Auffällig ist zudem die erneut gewählte Vorgehensweise, zahlreiche unterschiedliche Forderungen in einem einzigen Antrag zu bündeln. Dieses Muster war in der Vergangenheit bereits zu beobachten und birgt die Gefahr, dass Schwierigkeiten bei der Umsetzung einzelner Punkte später als politisches Scheitern inszeniert werden können, obwohl dies nicht zwangsläufig etwas über die Qualität oder Sinnhaftigkeit des ursprünglichen Beschlusses aussagt.

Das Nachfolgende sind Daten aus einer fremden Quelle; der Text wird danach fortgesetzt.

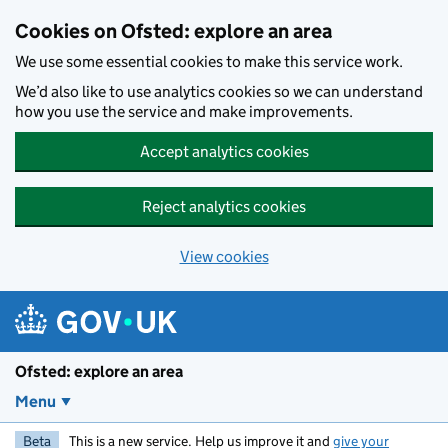
Skip to main content
Cookies on Ofsted: explore an area
We use some essential cookies to make this service work.
We’d also like to use analytics cookies so we can understand
how you use the service and make improvements.
Accept analytics cookies
Reject analytics cookies
View cookies
Ofsted: explore an area
Menu
Beta
This is a new service. Help us improve it and
give your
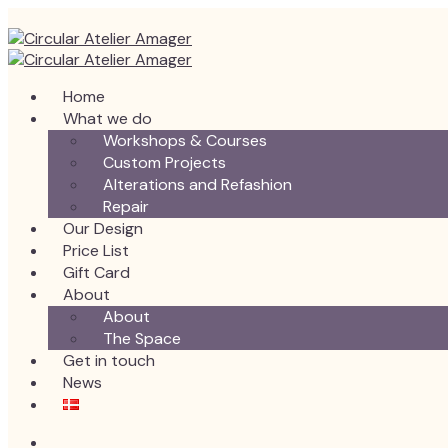
Home
What we do
Workshops & Courses
Custom Projects
Alterations and Refashion
Repair
Our Design
Price List
Gift Card
About
About
The Space
Get in touch
News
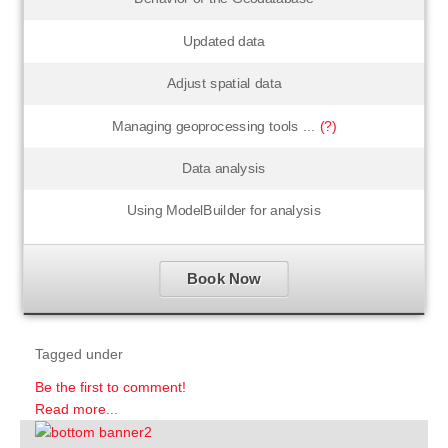
Updated data
Adjust spatial data
Managing geoprocessing tools ...
(?)
Data analysis
Using ModelBuilder for analysis
Book Now
Tagged under
Be the first to comment!
Read more...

Bemerkenswert war in diesem Zusammenhang auch die Aussage von Hauptamtsleiter Girbig, der den Stadträten ausdrücklich die Zuständigkeit für diese Angelegenheiten absprach. Dabei sind die Belange der Stadt selbstverständlich Gegenstand der politischen Arbeit der gewählten Volksvertreter. Gerade in ihrer Funktion als Kontrollinstanz gegenüber der Verwaltung, die als Exekutive handelt, kommt den Stadträten in unserem demokratischen System eine zentrale Verantwortung zu. Die Beschäftigung mit solchen Themen ist daher nicht nur ihr Recht, sondern Teil ihres kommunalpolitischen Auftrags.

Allgemeiner Hinweis zur Tagesordnung

Die Nummerierung der Tagesordnungspunkte beginnt im öffentlichen Teil erst bei Punkt 12. Hintergrund ist ein vorangegangener nichtöffentlicher Sitzungsteil, in dem Personalangelegenheiten behandelt wurden. Solche Themen dürfen gemäß den gesetzlichen Vorgaben unter Ausschluss der Öffentlichkeit beraten werden.